Thursday, July 7, 2011

Repeat Dinner

We are starting to repeat dinners now for two reasons:
1. We are running out of ideas of what to cook, and
2. We want to use all of our ingredients that we have bought

So last night we made something we have made before: Spinach tortellini with homemade breadsticks. I'm not gonna lie, our breadsticks are goooood. I mean really good.

Taquitos

Yet another recipe from Our Best Bites. We made Baked Creamy Chicken Taquitos. These are good for dinner, or you can freeze them and have them for a snack. We served them with Spanish Rice. We were going to make homemade spanish rice, but we ended up just making it from the package.

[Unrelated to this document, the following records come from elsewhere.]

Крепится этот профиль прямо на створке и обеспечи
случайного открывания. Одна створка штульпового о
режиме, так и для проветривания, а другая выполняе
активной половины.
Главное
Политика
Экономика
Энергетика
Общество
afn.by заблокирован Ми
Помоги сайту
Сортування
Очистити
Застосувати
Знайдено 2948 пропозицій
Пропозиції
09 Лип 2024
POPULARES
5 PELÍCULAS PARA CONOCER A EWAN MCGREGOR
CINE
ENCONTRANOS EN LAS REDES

Click here for the recipe for taquitos.

Hawaiian Haystacks

Last week we made Hawaiian Haystacks for the first time. I got this recipe off of a favorite blog of mine -- Iheartnaptime.net.

*This is not actually a picture of our food -- it was taken from iheartnaptime.blogspot.com

Hawaiian Haystacks:

-1 pound chicken
-2 cans cream chicken
-1 cup of milk
-1/2 cup of sour cream
-1/2 teaspoon Lawry's salt
-salt and pepper to taste

Combine all of the above ingredients and pour over chicken in crockpot. Cook on high for 4 to 6 hours. When it's done, shred it, and serve over rice. Top it with tomatoes (I just used canned diced ones because I didn't have any fresh), coconut, pineapple, cheese, chow mein Chinese noodles, and sliced almonds. So yummy!

Tuesday, June 28, 2011

Crispy Coconut Chicken Fingers

Once again we made something from my new favorite cookbook, Our Best Bites. And once again I forgot to take pictures. This time my parents were in town, so Lora and I made dinner for the Skidmores and the Riehles (well, actually Lora wasn't feeling well so Beck and Chloe helped me).

Anyway, we made crispy coconut chicken fingers. We served it with an apricot jam dipping sauce and oven fries. It was actually a really easy meal. You basically dip chicken fingers in flour, then egg, then in a coconut/bread flakes mix.

Click here for the recipe for the chicken fingers. And click here for the oven fries.

Friday, June 17, 2011

Day 6

On Day 6, we made orzo pasta (I know we have made a lot of Italian, and we have vowed to not make as much Italian from here on out.) This is a light vegetarian dish that I have been making for a few years. It is so yummy and so healthy. We served it with Parmesan toast made Skidmore boys style -- bread with garlic salt and Parmesan in the oven broiler.

Recipe: (I doubled it)

2 tablespoons olive oil
2 cloves garlic (I use sometimes use 3)
2 cups orzo pasta
1 zucchini, peeled and chopped
1 carrot, peeled and chopped
1 (16 oz) can stewed tomatoes, undrained
1 (14 oz) can vegetable broth
1 teaspoon Italian seasoning
1 teaspoon dried basil leaves
salt and pepper to taste
1/4 cup chopped green onions
1/4 chopped fresh parsley
2 teaspoons grated lime zest
2 tablespoons lime juice
1/2 cup grated Parmesan cheese for topping

Cook the orzo pasta. While it's cooking, saute the garlic in the olive oil. Stir in zucchini and carrots. Cook until vegetables soften. Stir in the tomatoes, vegetable broth, Italian seasoning, and basil. Season with salt and pepper to taste. Reduce heat to medium. Cover, and simmer until almost all liquid is absorbed. Stir in the green onions, parsley, lime zest, and lime juice. Remove from heat, cook slightly, and serve sprinkled with Parmesan cheese.

Day 5

On Day 5 we made a three cheese chicken penne pasta bake. Beck even helped us out for this one. Click here for the recipe.

These pictures were actually taken before we baked it and added freshly grated parmesan and mozzerella cheese. We forgot to take pictures afterwards.



Saturday, June 11, 2011

Jammin'

Jeanne taught us how to make homemade jam on Friday. It was so fun! It was the first time both of us had done canning. We made strawberry, blackberry, and strawberry blackberry jam.